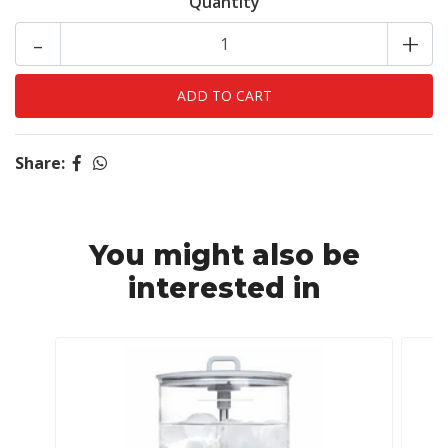
Quantity
-
+
Share:
You might also be
interested in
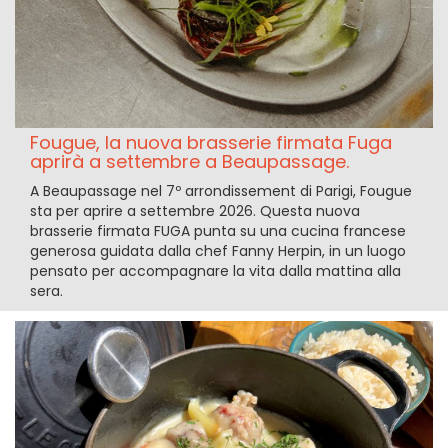
Fougue, la nuova brasserie firmata Fuga
aprirà a settembre a Beaupassage.
A Beaupassage nel 7º arrondissement di Parigi, Fougue
sta per aprire a settembre 2026. Questa nuova
brasserie firmata FUGA punta su una cucina francese
generosa guidata dalla chef Fanny Herpin, in un luogo
pensato per accompagnare la vita dalla mattina alla
sera.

◇ ◇ ◇ ◇ ◇

Exercise description
Gather all lines of the records that include the word "settembre".

Response to the task
aprirà a settembre a Beaupassage.
sta per aprire a settembre 2026. Questa nuova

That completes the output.